Le morceau le plus connu du projet à l'époque viens juste aprés. "Out Of Time", véritable disco cosmique, voit Supersempfft au top de sa forme. Reprenant dans la forme les instrumentations disco italienne un peu kitsch de la même période, ce qui fait vraiment la force de cette plage est son instrumentation, complètement visionnaire. Le chanteur reprends son falsetto pour faire part à l'auditeur de son intention de "glisser dans les cieux". Là encore, le ton est donné. Le break central est certainement le meilleur moment du disque, avec une progression rythmique et mélodique digne de Patrick Cowley ou du projet français Black Devil Disco Club, avec peut-être la célébrité en moins. L'album se termine tranquillement avec l'un des morceaux préférés du groupe de techno français Salut C'est Cool, le bien nommé "The Best Thing Is To Get High". Tout est dans le titre. Beaucoup moins électronique, cette chanson évoque cette fois une démo oubliée des **Beatles**, liant de fait l'univers plutôt rutilant et chromé de Supersempfft au mouvement hippie des années 1960. Pour autant, cette conclusion reste fort sympathique.

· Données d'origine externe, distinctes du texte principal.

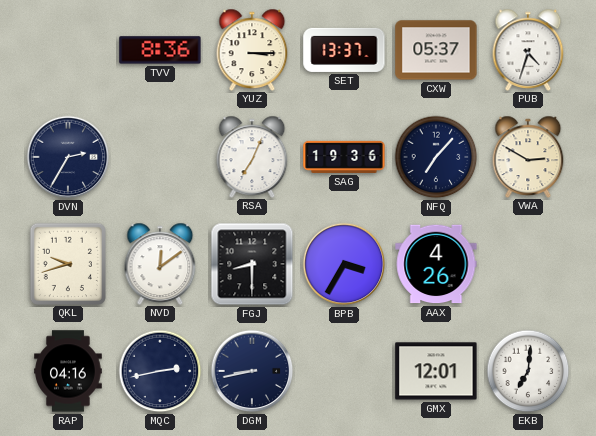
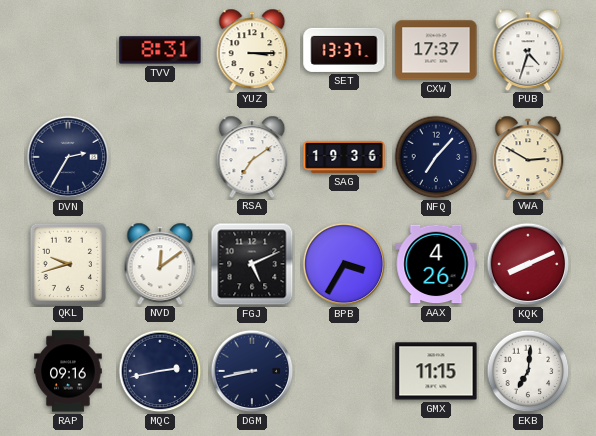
TVV: 8:36 -> 8:31
CXW: 05:37 -> 17:37
RSA: 7:04 -> 7:09
FGJ: 8:30 -> 5:11
KQK: none -> 8:11
RAP: 04:16 -> 09:16
GMX: 12:01 -> 11:15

A l'issue de ce Roboterwerke, diffiçile de se faire un avis complet. Doit-on se limiter aux expérimentations futuristiques du groupe qui sonnent toujours de manière aussi incroyablement neuves en 2022, ou doit on se dire qu'on vient d'écouter une énorme blague ? Visiblement, à l'image de leurs contemporains de Telex, les deux de Supersempfft aiment fumer des pêtards et se fendre la poire en laissant les auditeurs de marbre. Les morceaux les plus travaillés sont clairement des pépites à sauver et exhumer le plus vite possible en soirée, tandis que les morceaux plus tranquilles ou plus marrants sont sans doute à la fois présents pour construire l'univers du groupe, tout en permettant respiration à l'auditeur. Le mieux, c'est certainement d'écouter l'ensemble d'un bloc et de prendre le bon comme le mauvais, pour vraiment s'imprégner de cette ambiance unique jusqu'au bout. Rien ne sonne comme Supersemppft, et quelque chose me dit que Kolb et Aumuller le savent bien.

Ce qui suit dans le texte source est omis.